Rosenheim –Slow Fashion, Biowolle und faire Accessoires: Immer mehr Menschen legen beim Einkaufen Wert auf bewussten Konsum. Um das Thema weiter voranzutreiben, veranstalten sechs bayerische Volkshochschulen – darunter Rosenheim – die „Slow Fashion Week“.
Klamotten einfach wegzuwerfen, kam für Anita Weiß noch nie in Frage. Die Kolbermoorerin arbeitet als Schneiderin, hat schon als Kind ihre Zeit damit verbracht, Pullover und Kleider, die nicht passten, passend zu machen. In ihrem Atelier stapeln sich Stoffe, Leder und Knöpfe. „Ich hebe alles auf“, sagt sie. Seit 45 Jahren nimmt sie Maß, fertigt Schnittmuster an und verarbeitet Textilstoffe zu Bekleidung. Weil es auch als Schneiderin wichtig sei, eine Nische zu finden, hat sie sich auf die Änderungen von Lederhosen, Dirndl und Trachten spezialisiert.
Der nachhaltige
Kleiderschrank
Ihr Können und Wissen gibt sie seit drei Jahren als Dozentin an der Rosenheimer Volkshochschule weiter. In ihren Kursen bringt sie den Teilnehmern bei, wie man einen Reißverschluss annäht oder eine Jeans enger macht. „Mir ist es wichtig, dass die Leute wissen, wie viel Arbeit in einem Kleidungsstück steckt. Wenn man es im Laden kauft, weiß man das oft nicht“, sagt Weiß. Auch Pullover, Jeans oder T-Shirts einfach wegzuwerfen, würde dann deutlich schwerer fallen, wenn man sie selber geschneidert habe. „Man lernt, die Kleidungsstücke ganz anders zu schätzen“, sagt sie. Diese Einstellung, aber auch den Spaß am Nähen und dem Kreativsein, will Anita Weiß weitergeben. Sie nimmt deshalb an der „Slow Fashion Week“ teil und veranstaltet am Samstag, 6. November, die Änderungsschneiderei „Aus Alt mach Neu“.

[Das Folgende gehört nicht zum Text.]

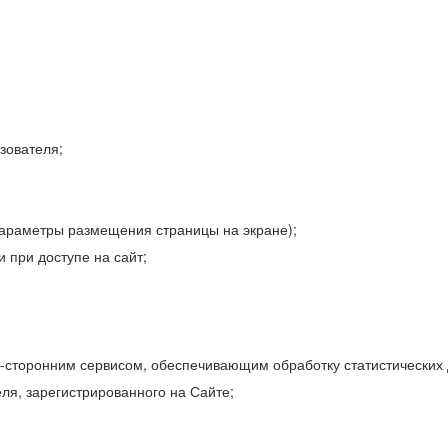
зователя;
параметры размещения страницы на экране);
 при доступе на сайт;
-сторонним сервисом, обеспечивающим обработку статистических
ля, зарегистрированного на Сайте;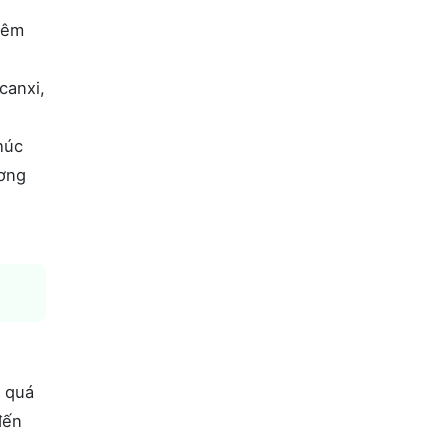
iêm
canxi,
húc
ương
o quá
đến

Es ist nur eine von zahlreichen Veranstaltungen, die von Montag, 1. November, bis Sonntag, 7. November, in Rosenheim stattfinden. „Es gibt sowohl Präsenz- als auch Onlineveranstaltungen“, sagt Bianca Stein-Steffan, Leiterin der Rosenheimer VHS.
Für sie sei sofort klar gewesen, dass ihre Volkshochschule an der Themenwoche teilnimmt. „Wir haben einen Bildungsauftrag und Aufklärung gehört eben auch dazu“, sagt sie. Es sei ihr ein Anliegen, dass die Teilnehmer durch die verschiedenen Angebote einen Eindruck davon bekommen, unter welchen Bedingungen Kleidung entsteht und welche Rohstoffe dabei verarbeitet werden. Zudem soll ein Bewusstsein dafür geschaffen werden, was jeder Einzelne bereits im Kleiderschrank hat.
Ein Jahr, ein
blaues Kleid
Eine Frau, die dieses Bewusstsein bereits vor vielen Jahren entwickelt hat, ist Meike Winnemuth. Die freie Journalistin, die bei Günther Jauchs „Wer wird Millionär“ 500000 Euro abgeräumt hat, hat ein Jahr lang jeden Tag das gleiche blaue Kleid getragen. „Ich habe mal gelesen, dass man nur zehn Prozent seiner Garderobe tatsächlich trägt. Der Rest hängt einfach nur rum. Ich wollte deshalb testen, ob ich es schaffe, jeden Tag dasselbe anzuziehen“, sagt sie. 365 Tage später lautet ihr Fazit: Ja, kann man. So gut, dass sie seit zwölf Jahren nur noch blaue Sachen im Schrank hat.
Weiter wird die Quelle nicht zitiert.